A screenshot of Chrome DevTools showcasing how to expand nested levels recursively Now that we know what is wrong with the page, how do we locate the offending element(s)? First, we need to look at other layers in the layer hierarchy pane: any layer that is bigger horizontally (or vertically) than our #document layer is the likely suspect for triggering the Mobile Usability error of content being wider than screen. In my case, the header layer is extremely wide: 3200060 pixels wide, to be exact – so, something inside the header container is responsible for this. It is time to switch to the Elements view of DevTools and interrogate the DOM tree. To make the search easier, once I located the header container, I recursively expanded all children of that container.

A screenshot of Chrome DevTools with the Elements view focused on the header element This allows me to select the topmost container (in my case, it is “header”), select “Computed” tab to see the position and dimensions of the selected element, and then by pressing the down arrow key on my keyboard walk the tree until I find the offending element. We start with the “header” element and, as you can see from the screenshot, its dimensions are reasonable and are smaller than the dimensions of the “body” element which represents our document.
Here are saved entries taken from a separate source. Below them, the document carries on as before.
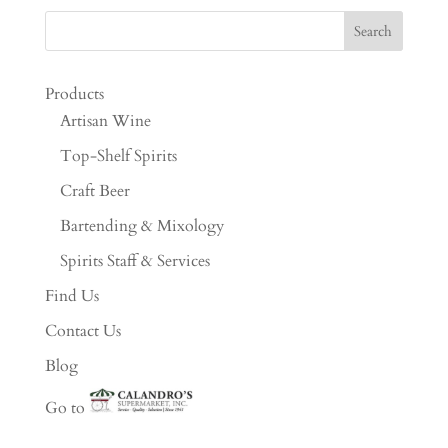
Products
Artisan Wine
Top-Shelf Spirits
Craft Beer
Bartending & Mixology
Spirits Staff & Services
Find Us
Contact Us
Blog
Go to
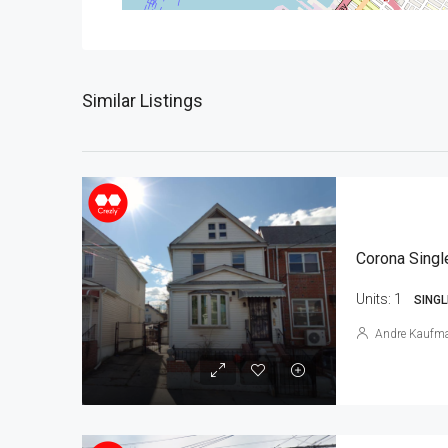
Similar Listings
Corona Singl
Units:
1
SINGL
Andre Kaufm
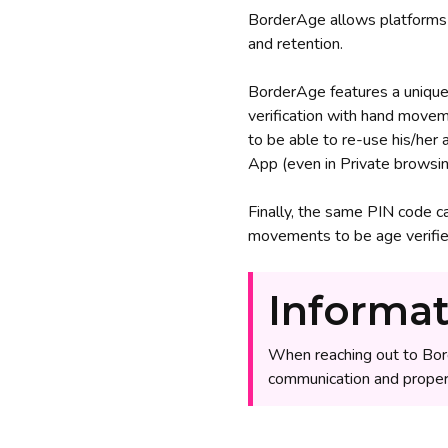
BorderAge allows platforms 
and retention.
BorderAge features a unique 
verification with hand movem
to be able to re-use his/her
App (even in Private browsin
Finally, the same PIN code c
movements to be age verified 
Informat
When reaching out to Bor
communication and proper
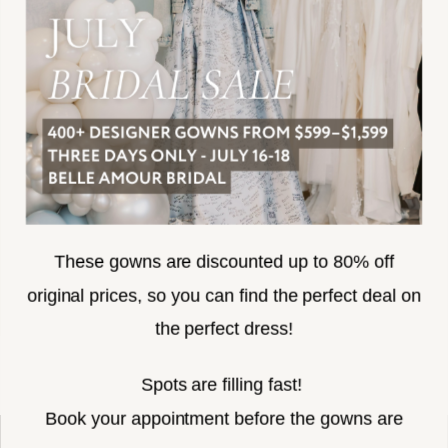
TERMS & CONDITIONS
ACCESSIBILITY
SUBSCRIBE
These gowns are discounted up to 80% off
original prices, so you can find the perfect deal on
the perfect dress!
HELLO@BELLEAMOURBRIDAL.COM
Spots are filling fast!
©2026 BELLE AMOUR BRIDAL
Book your appointment before the gowns are
Website uses cookies to give you
gone.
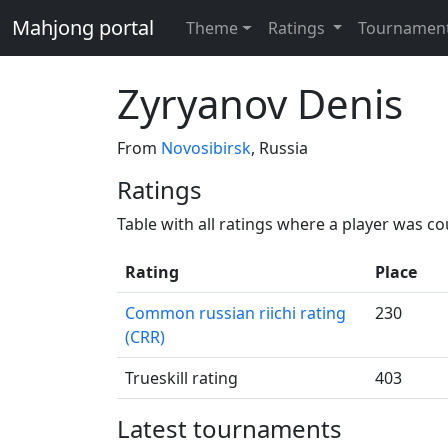
Mahjong portal
Theme
Ratings
Tournamen
Zyryanov Denis
From
Novosibirsk
, Russia
Ratings
Table with all ratings where a player was c
Rating
Place
Common russian riichi rating
230
(CRR)
Trueskill rating
403
Latest tournaments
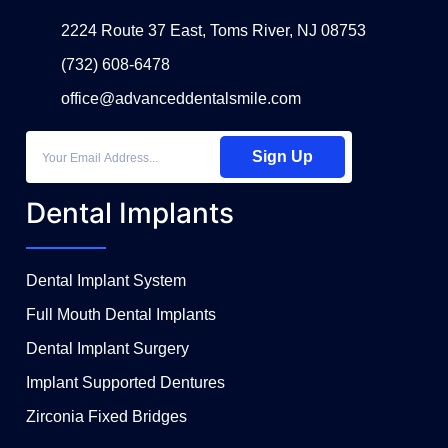
2224 Route 37 East, Toms River, NJ 08753
(732) 608-6478
office@advanceddentalsmile.com
Sign Up
Dental Implants
Dental Implant System
Full Mouth Dental Implants
Dental Implant Surgery
Implant Supported Dentures
Zirconia Fixed Bridges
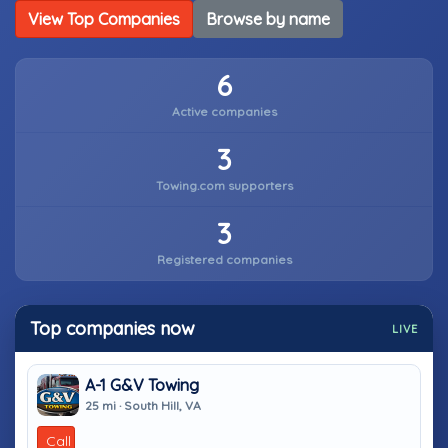
View Top Companies
Browse by name
6
Active companies
3
Towing.com supporters
3
Registered companies
Top companies now
LIVE
A-1 G&V Towing
25 mi · South Hill, VA
Call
A screenshot of Chrome DevTools with the Element view focused on the offending element Basically, any child element of the “body” container should be equal or smaller than the dimensions of the “body” container. In some extreme cases, it would require one to do some tedious maths each time you move down the tree, but in most cases skimming through will reveal a standout element like the label element I stumbled upon.

A screenshot of Chrome DevTools with the Styles view focused on the offending element Despite that the size of this label element is just 40 by 40 pixels, its position is way to the left (by 1599980 pixels, to be precise). To understand why this element behaves like this we need to switch to the “Styles” tab to look at the associated CSS rules for the offending element. Sure enough, after a bit of reading through the styles, I located the corresponding rule that was pushing the element to the far left side of the universe.

Once you find the offending element, you need to understand why it was implemented like that and what goal was pursued by the author. When this is clear, you should be able to come up with an appropriate fix addressing the Mobile Usability issue while preserving the intended behaviour of the element. In my case, the author was me and this particular element was part of the UI. Since my website is responsive and tries to cater for different audiences (including people who are using screen readers), I needed to hide some text from the visual audiences (they are fine with icons) and present textual label to people who are using assistive technology like screen readers. Unfortunately, I followed one of the articles I found on the web, which suggested to hide elements by pushing them off the screen. Therefore, my fix in this instance was to cut the overflowing label off using overflow: hidden and white-space: nowrap. I also used opacity: 0 for the “contextual” class, which was used by some static, non-interactive elements on the page.

I hope this small tutorial helped you to hunt down the source of your Google Search Console errors related to the content being outside the viewport.